A walk along the Shropshire Union canal

by Stitchola

Lazing on a sunny afternoon...taking a trip down the tow-paths of the Shropshire Union canal.

The waterways of Britain provide the perfect playground for those wishing to kick back and relax in the summer sunshine. While the Norfolk Broads tend to steel the limelight, there are several hidden gems to be found in places some may consider to be a bit off the beaten track. The Shropshire Union Canal on the Shropshire/Staffordshire border is one of them.

A good place to set off on a walk is Norbury Junction; 15 miles and two locks (or 17 "lock-miles") from Autherley Junction and situated around Bridge 38 of the canal. In 1835, the Birmingham and Liverpool Junction canal (now the Shropshire Union canal) was joined to the Shropshire tub-boat system. Norbury Junction sits on the branch that joins the two and plays host to a coffee shop, pub, grocery, fishing shop and dry dock. The ambience is relaxed and jovial. Junction residents occupy permanently moored barges and happily chat away while hanging out laundry and watering the roof allotments on their barges.

The Junction Inn is an excellent place to sit and watch the world float by – especially in the summer time, when families make good use of the large beer garden. Situated on the canal bank, this rural pub provides a wide range of hot and cold pub grub, an extensive wine list and a wide selection of real ales (including their infamous "Coach House Junction Inn Bitter"). To walk off lunch, people tend to stroll along the well-maintained tow paths and if headed towards Audlem; Loynton Moss is the first port of call. Part of this heavily wooded 135 acre area is a ‘Site of Special Scientific Interest’ which is protected Staffordshire Wildlife Trust fenland and wetlands.

If you want a more challenging walk, continue north-west towards the town of Market Drayton. Lunch is recommended at the Wharf Tavern in Goldstone whose menu boasts a basic but expertly cooked selection of locally sourced treats. Particularly good is the steak, which is sourced from a farm close to the pub and can be washed down with one of the many, ever-changing local ales on tap. This is a family-friendly pub, with a large camp-site at the back and a fantastic beer garden that stretches all the way down to the waters edge. Superb for a summer lunch and great value for money. Once lunch is finished; it’s on to Market Drayton.
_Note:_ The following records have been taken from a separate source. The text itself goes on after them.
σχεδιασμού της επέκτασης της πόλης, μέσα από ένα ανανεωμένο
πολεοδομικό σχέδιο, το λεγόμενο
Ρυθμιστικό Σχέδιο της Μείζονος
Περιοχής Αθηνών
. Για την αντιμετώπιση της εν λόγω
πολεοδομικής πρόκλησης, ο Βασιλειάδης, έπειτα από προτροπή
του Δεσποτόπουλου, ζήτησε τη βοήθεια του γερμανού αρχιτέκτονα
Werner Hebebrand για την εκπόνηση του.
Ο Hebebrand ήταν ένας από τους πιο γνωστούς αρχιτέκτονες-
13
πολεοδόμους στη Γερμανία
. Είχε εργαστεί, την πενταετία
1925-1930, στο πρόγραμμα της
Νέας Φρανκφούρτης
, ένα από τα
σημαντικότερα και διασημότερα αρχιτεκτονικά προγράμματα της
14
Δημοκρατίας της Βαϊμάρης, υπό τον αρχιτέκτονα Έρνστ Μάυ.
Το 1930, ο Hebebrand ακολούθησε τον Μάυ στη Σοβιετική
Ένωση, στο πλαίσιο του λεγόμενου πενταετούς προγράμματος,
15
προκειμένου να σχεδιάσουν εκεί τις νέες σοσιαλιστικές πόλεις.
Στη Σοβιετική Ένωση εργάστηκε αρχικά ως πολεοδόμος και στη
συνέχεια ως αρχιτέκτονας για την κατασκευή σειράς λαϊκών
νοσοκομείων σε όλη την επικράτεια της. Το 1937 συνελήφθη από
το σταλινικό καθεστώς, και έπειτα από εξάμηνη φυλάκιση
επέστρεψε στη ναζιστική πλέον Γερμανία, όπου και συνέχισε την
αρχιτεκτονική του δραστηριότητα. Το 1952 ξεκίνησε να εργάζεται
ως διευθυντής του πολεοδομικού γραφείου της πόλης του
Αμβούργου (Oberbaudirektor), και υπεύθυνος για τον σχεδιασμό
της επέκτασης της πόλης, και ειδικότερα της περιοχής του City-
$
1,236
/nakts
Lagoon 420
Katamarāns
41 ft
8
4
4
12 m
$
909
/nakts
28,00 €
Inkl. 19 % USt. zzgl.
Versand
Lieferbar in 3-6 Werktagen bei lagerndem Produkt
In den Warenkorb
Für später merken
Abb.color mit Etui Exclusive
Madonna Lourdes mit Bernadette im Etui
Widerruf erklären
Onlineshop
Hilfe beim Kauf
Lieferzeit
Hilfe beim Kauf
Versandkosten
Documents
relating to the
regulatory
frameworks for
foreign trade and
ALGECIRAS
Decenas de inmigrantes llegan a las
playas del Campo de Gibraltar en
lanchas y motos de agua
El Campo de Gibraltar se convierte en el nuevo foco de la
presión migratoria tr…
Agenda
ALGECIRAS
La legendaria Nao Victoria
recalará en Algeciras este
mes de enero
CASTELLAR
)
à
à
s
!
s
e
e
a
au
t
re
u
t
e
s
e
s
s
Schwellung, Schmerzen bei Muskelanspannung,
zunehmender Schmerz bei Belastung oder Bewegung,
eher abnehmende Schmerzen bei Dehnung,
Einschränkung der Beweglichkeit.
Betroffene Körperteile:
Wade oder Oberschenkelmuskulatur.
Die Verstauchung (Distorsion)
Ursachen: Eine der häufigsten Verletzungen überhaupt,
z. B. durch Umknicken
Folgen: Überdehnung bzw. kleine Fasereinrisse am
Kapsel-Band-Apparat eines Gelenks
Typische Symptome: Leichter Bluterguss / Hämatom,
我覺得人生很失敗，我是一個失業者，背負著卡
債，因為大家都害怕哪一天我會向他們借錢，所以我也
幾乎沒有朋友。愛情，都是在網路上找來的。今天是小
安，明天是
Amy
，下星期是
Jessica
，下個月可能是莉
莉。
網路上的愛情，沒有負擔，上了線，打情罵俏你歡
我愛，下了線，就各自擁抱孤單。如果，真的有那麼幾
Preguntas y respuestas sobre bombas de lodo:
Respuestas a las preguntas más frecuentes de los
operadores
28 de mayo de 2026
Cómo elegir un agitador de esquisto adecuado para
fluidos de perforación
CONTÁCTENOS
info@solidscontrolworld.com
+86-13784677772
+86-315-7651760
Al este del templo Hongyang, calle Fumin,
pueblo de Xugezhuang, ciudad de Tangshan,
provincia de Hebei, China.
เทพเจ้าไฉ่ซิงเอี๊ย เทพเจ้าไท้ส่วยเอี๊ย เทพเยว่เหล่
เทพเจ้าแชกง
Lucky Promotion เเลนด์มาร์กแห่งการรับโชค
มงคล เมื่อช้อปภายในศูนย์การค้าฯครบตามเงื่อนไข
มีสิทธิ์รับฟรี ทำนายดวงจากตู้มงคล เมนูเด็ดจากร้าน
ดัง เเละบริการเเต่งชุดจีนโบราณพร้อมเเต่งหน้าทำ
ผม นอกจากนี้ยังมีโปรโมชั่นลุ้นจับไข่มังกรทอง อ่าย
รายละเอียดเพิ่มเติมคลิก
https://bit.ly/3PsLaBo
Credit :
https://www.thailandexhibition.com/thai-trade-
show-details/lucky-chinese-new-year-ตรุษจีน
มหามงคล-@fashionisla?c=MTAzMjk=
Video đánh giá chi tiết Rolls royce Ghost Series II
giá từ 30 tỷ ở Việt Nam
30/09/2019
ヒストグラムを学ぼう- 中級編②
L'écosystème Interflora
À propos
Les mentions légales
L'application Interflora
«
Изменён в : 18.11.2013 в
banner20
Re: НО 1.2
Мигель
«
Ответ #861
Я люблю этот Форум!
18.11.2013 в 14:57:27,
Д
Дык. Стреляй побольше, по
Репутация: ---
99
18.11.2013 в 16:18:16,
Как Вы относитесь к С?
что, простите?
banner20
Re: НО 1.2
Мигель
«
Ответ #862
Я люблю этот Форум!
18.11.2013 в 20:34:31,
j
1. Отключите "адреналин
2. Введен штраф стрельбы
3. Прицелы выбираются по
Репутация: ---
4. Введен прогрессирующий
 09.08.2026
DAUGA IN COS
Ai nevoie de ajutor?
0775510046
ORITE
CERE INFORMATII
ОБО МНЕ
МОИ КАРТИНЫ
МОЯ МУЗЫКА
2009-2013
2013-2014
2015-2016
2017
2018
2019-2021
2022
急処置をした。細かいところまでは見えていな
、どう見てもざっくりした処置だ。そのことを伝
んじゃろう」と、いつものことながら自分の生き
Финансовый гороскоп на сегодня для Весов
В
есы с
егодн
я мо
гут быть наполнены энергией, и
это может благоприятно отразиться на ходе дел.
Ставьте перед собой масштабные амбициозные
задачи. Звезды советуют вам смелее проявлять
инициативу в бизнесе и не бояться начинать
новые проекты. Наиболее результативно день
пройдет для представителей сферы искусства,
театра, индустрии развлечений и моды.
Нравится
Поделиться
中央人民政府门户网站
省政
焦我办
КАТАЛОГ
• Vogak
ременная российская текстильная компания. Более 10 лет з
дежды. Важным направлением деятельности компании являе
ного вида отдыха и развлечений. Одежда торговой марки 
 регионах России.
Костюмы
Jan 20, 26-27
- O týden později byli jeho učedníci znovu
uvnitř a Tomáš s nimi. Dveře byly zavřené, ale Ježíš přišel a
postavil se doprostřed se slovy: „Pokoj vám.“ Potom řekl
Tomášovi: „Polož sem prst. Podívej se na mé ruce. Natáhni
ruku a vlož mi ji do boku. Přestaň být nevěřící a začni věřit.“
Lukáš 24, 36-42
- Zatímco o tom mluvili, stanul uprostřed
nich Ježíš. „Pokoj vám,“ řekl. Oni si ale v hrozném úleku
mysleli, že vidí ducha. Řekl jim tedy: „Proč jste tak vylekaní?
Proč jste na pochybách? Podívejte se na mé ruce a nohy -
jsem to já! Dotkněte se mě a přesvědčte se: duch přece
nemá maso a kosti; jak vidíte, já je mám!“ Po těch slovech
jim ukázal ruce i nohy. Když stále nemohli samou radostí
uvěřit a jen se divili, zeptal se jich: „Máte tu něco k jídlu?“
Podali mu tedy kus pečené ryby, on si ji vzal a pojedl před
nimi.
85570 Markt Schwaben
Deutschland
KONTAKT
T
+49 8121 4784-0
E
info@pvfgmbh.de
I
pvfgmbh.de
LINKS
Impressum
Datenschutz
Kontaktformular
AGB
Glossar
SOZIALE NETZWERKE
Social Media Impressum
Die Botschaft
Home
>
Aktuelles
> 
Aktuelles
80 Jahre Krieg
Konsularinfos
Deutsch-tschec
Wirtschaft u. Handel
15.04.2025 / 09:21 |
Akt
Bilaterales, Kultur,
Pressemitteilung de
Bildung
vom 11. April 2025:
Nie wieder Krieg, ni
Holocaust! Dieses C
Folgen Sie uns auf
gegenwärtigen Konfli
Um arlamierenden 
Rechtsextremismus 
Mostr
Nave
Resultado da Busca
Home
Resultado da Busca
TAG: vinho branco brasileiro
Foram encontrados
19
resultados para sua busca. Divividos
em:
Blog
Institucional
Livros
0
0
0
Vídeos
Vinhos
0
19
Market Drayton was originally a Saxon settlement and referred to in the Domesday Book as "Draitune". Henry III first granted Draitune its market charter in 1246 and there has been a street market there ever since. The town is affectionately known as the "home of gingerbread" which has been baked there for the past 200 years. The locals – or "Draytonians" – will tell you that they dunk their gingerbread in port as it provides remarkable health-giving properties.

Every Wednesday, Cheshire Street – the road through the centre of town – is closed off to enable local stallholders to sell their wares. The street becomes a shopper’s paradise with everything from clothing and linens to pet accessories and electrical goods on sale along with fresh produce from the local farms. At one time, Market Drayton was famed for its Damson Fairs. Textile makers from the north would travel great distances to buy damsons with which to dye their cloth and weaves. Nowadays, the damsons are put to good use in jams, cheeses, pies or gin and can be found at the Womens’ Institute market stall at the Wednesday market or at the Clive and Coffyne Inn on Shropshire Street.

The town is also home to some beautiful architecture. In the centre of the town stands the Buttercross; a stone porch built in 1824 to protect market stalls from the elements. The town fire bell still hangs from the Buttercross in memory of the fire that started in a bakers shop in 1651 and almost destroyed the town. A sandstone church dating back from the 14th century dominates the sky-line and the town centre is full of interesting half-timbered buildings giving the place a bit of a "mini-Chester" feel.

On the outskirts of the town sits Tyrley Locks – a bit of a local legend, and a perfect example of industrialism at its finest. It is fascinating to watch boats being navigated through this flight of five canal locks and children find it great fun to help out the canal boaters whilst they open and close the locks. 

To complete the full walk, leave Norbury Junction at about 10am and aim to arrive at the Wharf in Goldstone for noon. Then, after lunch, the walk to Market Drayton should take approximately two hours, leaving a couple of hours to meander around the town before heading home.